Chicago's Jermaine Dye began the series with the first run, a solo homer in the first inning. But Houston responded with its first baseman (no, not Jeff Bagwell, the other one) Mike Lamb hitting a homer of his own in the second.

And that lauded pitching duel took a different feel in the third inning, when Clemens was taken out in due to injury and gave way to rookie Wandy Rodriguez who found himself in the middle of a 3-3 game.

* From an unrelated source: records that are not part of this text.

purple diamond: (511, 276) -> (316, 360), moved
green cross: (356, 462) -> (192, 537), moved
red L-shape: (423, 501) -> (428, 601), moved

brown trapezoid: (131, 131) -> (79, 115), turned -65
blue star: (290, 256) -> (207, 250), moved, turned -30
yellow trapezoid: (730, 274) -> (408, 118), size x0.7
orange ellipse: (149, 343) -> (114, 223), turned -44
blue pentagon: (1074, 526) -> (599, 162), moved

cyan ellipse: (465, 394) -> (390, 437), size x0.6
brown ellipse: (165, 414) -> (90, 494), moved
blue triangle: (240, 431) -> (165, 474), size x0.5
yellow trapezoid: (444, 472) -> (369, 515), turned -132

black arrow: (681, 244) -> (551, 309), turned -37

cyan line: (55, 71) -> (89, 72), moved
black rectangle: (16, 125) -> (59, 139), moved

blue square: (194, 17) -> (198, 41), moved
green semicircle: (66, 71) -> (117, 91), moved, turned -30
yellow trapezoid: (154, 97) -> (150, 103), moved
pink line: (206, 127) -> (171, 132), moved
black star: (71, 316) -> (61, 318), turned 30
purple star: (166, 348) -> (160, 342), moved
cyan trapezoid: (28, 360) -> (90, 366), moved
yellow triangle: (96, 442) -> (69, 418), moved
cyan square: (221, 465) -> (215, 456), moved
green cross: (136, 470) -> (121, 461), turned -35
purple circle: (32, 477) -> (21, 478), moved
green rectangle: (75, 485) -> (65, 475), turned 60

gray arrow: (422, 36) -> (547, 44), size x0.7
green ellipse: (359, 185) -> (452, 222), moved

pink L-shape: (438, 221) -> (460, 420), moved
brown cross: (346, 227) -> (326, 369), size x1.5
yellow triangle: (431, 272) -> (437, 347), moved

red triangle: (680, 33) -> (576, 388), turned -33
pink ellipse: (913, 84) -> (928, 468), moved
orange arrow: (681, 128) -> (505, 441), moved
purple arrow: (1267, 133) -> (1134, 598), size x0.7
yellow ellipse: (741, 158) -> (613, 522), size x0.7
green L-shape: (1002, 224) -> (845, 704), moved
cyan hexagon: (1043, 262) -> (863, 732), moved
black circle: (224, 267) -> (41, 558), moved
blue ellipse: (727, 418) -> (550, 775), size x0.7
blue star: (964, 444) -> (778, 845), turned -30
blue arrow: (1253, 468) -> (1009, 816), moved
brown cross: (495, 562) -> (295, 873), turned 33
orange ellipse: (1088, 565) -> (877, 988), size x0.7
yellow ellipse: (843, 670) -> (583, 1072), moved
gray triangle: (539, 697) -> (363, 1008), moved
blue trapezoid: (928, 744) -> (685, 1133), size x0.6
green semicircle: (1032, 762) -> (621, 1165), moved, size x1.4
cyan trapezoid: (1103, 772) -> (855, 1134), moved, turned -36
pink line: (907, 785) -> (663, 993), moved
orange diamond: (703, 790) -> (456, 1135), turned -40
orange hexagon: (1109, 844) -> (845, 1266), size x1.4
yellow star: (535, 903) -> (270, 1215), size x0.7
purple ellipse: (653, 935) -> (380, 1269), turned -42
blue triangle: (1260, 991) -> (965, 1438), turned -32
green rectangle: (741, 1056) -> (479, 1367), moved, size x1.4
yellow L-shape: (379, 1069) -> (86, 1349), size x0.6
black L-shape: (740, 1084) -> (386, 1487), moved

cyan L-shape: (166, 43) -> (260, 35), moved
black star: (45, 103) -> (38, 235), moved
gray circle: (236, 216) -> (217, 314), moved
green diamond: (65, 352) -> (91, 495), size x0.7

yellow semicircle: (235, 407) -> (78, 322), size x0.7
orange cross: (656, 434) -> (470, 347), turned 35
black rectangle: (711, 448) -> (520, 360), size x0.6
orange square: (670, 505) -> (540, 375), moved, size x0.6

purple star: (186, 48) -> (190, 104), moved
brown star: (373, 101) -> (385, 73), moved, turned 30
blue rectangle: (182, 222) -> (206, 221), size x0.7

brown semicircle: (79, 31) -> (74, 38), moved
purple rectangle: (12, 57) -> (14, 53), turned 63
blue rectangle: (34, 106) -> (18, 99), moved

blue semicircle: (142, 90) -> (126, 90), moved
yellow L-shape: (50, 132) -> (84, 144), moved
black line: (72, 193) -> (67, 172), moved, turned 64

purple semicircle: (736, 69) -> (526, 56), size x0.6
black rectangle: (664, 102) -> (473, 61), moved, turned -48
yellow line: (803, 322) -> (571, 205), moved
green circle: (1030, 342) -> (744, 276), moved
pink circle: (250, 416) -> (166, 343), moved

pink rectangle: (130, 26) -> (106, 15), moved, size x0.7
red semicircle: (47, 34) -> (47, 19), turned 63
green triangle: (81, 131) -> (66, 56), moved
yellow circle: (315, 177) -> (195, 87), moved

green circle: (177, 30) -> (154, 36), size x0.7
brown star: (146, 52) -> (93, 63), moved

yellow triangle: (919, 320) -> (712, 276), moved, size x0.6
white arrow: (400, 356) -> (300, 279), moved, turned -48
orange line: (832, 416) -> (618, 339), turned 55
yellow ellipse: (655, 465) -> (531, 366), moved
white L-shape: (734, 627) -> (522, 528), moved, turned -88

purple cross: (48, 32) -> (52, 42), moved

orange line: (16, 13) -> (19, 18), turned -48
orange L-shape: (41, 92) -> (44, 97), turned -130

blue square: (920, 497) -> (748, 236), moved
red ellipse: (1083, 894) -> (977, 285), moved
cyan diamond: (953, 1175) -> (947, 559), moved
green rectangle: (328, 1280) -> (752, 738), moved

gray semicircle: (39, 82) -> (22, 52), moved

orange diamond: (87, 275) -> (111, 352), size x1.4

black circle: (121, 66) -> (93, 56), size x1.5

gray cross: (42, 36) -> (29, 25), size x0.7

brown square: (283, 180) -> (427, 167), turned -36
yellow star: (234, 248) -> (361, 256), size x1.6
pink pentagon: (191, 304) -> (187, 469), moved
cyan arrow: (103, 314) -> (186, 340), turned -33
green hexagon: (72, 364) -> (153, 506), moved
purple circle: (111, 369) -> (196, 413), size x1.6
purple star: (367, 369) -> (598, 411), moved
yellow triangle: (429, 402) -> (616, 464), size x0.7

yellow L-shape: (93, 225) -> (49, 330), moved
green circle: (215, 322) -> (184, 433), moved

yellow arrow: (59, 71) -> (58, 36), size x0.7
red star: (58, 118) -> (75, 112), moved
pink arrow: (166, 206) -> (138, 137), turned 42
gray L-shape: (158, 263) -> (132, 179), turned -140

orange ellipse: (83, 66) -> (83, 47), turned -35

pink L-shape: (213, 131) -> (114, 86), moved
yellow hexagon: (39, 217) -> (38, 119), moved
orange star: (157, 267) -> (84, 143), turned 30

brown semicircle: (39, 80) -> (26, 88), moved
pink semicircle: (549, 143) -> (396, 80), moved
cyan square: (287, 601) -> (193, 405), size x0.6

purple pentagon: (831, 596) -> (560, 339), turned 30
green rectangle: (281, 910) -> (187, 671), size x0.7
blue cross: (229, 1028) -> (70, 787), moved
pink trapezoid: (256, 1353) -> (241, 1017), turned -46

Then, in a live interview with Astros pitching coach Jim Hickey -- who was talking about how throwing a rookie in a situation like this can sometimes show what a kid is made of -- Rodriguez (0-1) gave up a home run to Joe Crede, putting the White Sox ahead 4-3, and they would never lose that lead.

The White Sox bullpen came into the game since Game 1 of the ALCS, which was also started by Contreras (1-0). Bobby Jenks notched the team's first save since he saved the clinching Game 3 of the ALCS back on Oct. 7.

Game 2

        1 2 3 4 5 6 7 8 9 ... R H E
Houston 0 1 1 0 2 0 0 0 2 ... 6 9 0
Chicago 0 2 0 0 0 0 4 0 1 ... 7 12 0

A GAME TWO in Chicago is notorious for wacky finishes. But this time, A.J. Pierzynski wasn't much of a factor.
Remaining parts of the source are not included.